The facts of the case are that Kwoyelo was abducted as a minor aged 13 years on his way to school. He thus remained in captivity and was forcefully conscripted in the LRA Army where he "rose" to the rank of colonel until 2008 when he was arrested by the Ugandan army in Garamba, DRC Congo. He was detained at the Luzira government prison. The dilemma retorts on the fact that in as much as Kwoyelo is accused of having perpetrated these inhumane crimes, he was also merely a victim of circumstance.

Through the Kwoyelo case, Uganda's judicial activism as a nation is put to test. The case being the first of its kind is a courtesy call for precedence. The case sets a precedent that will be used in dispensation of justice many years to come. The case raises a multifaceted category of issues which include interalia reparations, victims' participation and accountability, when it comes to stakeholders like state actors and witnesses.

The case espouses customary law aspects and transitional justice mechanisms for retributive Justice.  Among the Acholi, there is the mato oput method, which has gained notoriety and has been used in solving and settling disputes among the Acholi people. Infact a faction of the Acholi people want the transitional justice mechanism of mato oput to be used to try Kwoyelo instead of a full trial.
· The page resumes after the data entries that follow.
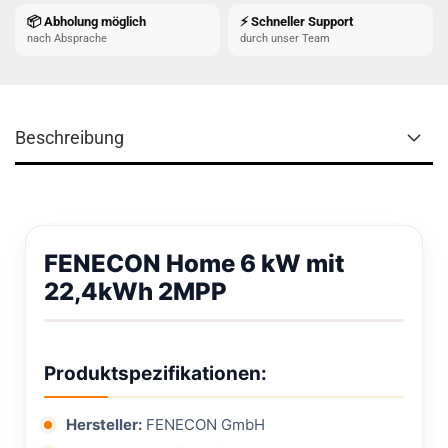
📦 Abholung möglich
⚡ Schneller Support
nach Absprache
durch unser Team
Beschreibung
FENECON Home 6 kW mit
22,4kWh 2MPP
Produktspezifikationen:
Hersteller:
FENECON GmbH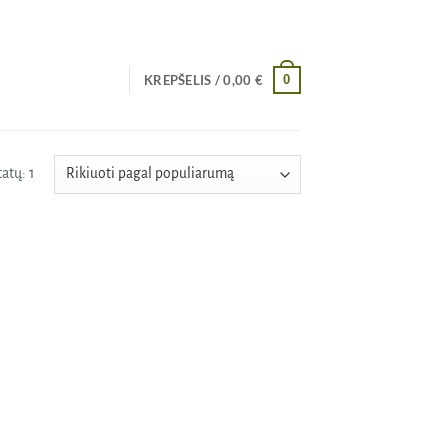
0
KREPŠELIS /
0,00
€
atų: 1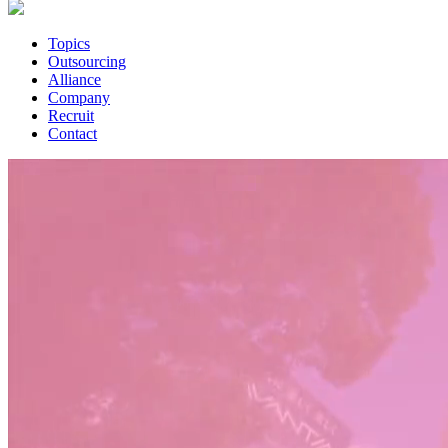
Topics
Outsourcing
Alliance
Company
Recruit
Contact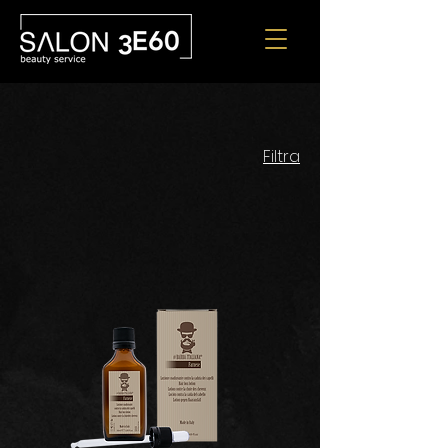
Filtra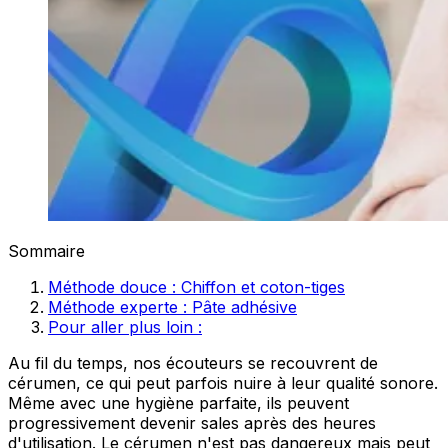
Sommaire
Méthode douce : Chiffon et coton-tiges
Méthode experte : Pâte adhésive
Pour aller plus loin :
Au fil du temps, nos écouteurs se recouvrent de
cérumen, ce qui peut parfois nuire à leur qualité sonore.
Même avec une hygiène parfaite, ils peuvent
progressivement devenir sales après des heures
d'utilisation. Le cérumen n'est pas dangereux mais peut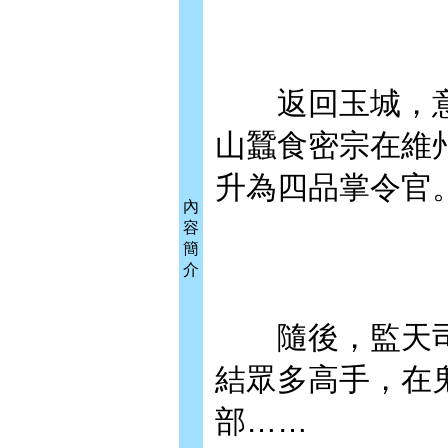
返回玉城，意
山蠶食密宗在維
升為四品掌令官
內
容
簡
介
隨後，監天司
結眾多高手，在
部……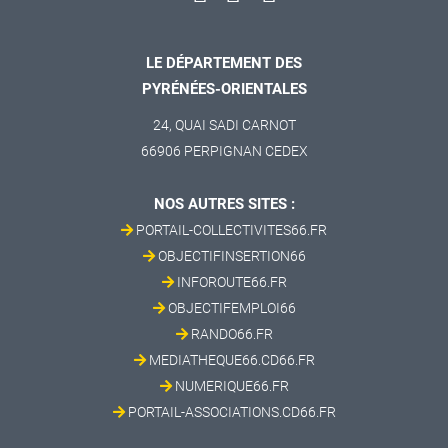
LE DÉPARTEMENT DES
PYRÉNÉES-ORIENTALES
24, QUAI SADI CARNOT
66906 PERPIGNAN CEDEX
NOS AUTRES SITES :
PORTAIL-COLLECTIVITES66.FR
OBJECTIFINSERTION66
INFOROUTE66.FR
OBJECTIFEMPLOI66
RANDO66.FR
MEDIATHEQUE66.CD66.FR
NUMERIQUE66.FR
PORTAIL-ASSOCIATIONS.CD66.FR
Transitional justice mechanisms, however, raise ripples because the nature of crimes allegedly perpetrated by the accused are crimes against humanity, therefore, the mechanisms may easily raise the issue of criminal accountability. The purpose of the criminal justice system is to deter, effectuate retribution, punish and rehabilitate a criminal.

However, suffice to note is that the African criminal Justice system does not give space for rehabilitation, save for a few circumstances. Thus an argument may arise that there is a need to pursue accountability for the criminal aspects of the case.

Consequently, it also illustrates and effectuates the doctrine of complementarity. The preamble of the Rome Statute emphasises the complementary role of the International Criminal Court to criminal jurisdictions. Article 17 of the Rome Statute hinges on a state's ability and ultimately inability and willingness to investigate and prosecute international criminal offences. The fact that the pre-trial is taking place in Gulu, Uganda, exhibits the growth of the judicial system as a whole.

In conclusion, considering the fact that this an unexplored avenue in our jurisprudence, it is important to closely monitor the Kwoyelo case with utmost precision because it rests on an intricate balance as many stakeholders are involved. The case in my opinion raises "a tale of two cities" with the doctrine of complementarity at hand. It also opens up a Pandora's Box of lots of expectations.